I woke up depressed today. 2 out of the 3 times I smoked pot this week, I woke up depressed and exhausted. At first I blamed it on the weather but no, it’s not the weather.
I don’t think I should smoke so often. Maybe limit it down to once a month – the last day of each month to decompress and gather myself. It messes with my serotonin or dopamine levels too much. I can see why people get hooked. The physiology of the brain becomes dependent – you don’t become dependent, but your body does.
Waking up depressed regresses me back into my box. I fall into zombie mode.
I’m okay now that it’s almost 1:30 pm, but waking up anytime before that is a struggle. I woke up at 8 am and my brain chemicals haven’t had time to adjust.
Pot is definitely a nice sacred herb, but from my experience, it causes depression. It’s my personal reaction to it, but everyone’s different.
I was high when I wrote that last post, but I still agree with it for the most part.
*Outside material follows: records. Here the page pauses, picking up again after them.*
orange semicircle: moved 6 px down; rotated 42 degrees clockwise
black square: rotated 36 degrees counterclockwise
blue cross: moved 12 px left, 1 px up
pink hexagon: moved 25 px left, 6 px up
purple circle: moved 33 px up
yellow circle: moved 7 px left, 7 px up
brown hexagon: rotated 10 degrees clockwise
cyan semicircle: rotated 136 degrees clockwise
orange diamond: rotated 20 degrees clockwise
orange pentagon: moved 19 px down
Spiritual awakening is a real thing. After writing that post, I tried falling to sleep but got worried about waking up and having that stranger in my bed again. Not only that, but the top of my head started feeling weird like someone was touching it. And I became ghastly afraid of hearing my name being called out of nowhere.
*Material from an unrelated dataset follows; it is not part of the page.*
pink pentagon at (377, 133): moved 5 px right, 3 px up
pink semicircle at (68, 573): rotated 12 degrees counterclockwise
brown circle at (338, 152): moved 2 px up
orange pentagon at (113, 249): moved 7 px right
My Mother hears my name being called all the time. Not only my mom, but my aunt hears it too – at the same time!
Mom – “Someone was calling for you today.”
Me – “Who?”
Mom – “It was a man’s voice calling you. Auntie heard it too. She was sitting right here next to me.”
Auntie knods her head and said – “We both heard it.”
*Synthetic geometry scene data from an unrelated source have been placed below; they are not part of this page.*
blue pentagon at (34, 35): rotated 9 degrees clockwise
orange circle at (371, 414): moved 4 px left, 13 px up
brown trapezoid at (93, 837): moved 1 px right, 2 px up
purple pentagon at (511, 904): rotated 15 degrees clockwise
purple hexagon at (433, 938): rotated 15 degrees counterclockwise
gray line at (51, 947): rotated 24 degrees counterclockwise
Mom – “He said, ‘Melanie……Melanie……'”
Me – “Oh great….”
Mom – “It sounded like it was coming from downstairs.”
That happened a while ago, I can’t remember when. And it happened a few times before that.
And I’ve seen allusive movements in my peripherals. Movements that happen in wide open space hovering in nothingness, like a translucent flip of something.
I don’t like these things. I’m going out tonight drinking and emptying my mind of it all. I want to be normal for a while.
I’m waiting in work for my future sister-in-law to get her massage.
Sister-in-law is done.
I pretended like she was my real sister while giving her her massage. I have an intense imagination and can grasp almost any visualization as if it were truly happening. And so she was my real sister for 90 minutes.
It was a type of closeness I never felt or had with anyone. I cradled her head in my hand while I massaged her neck and it felt like tenderness. I didn’t grow up in tenderness. It was always gruff and masculine, and so I sunk into meekness hoping that my shyness would spur tenderness in others.
Whenever I find a tender moment of complete trust, love and understanding, it’s like finding that sister moment. It’s hard to describe, but I’m sure if I really did have a sister, all this appreciation would be taken for granted or nonexistent.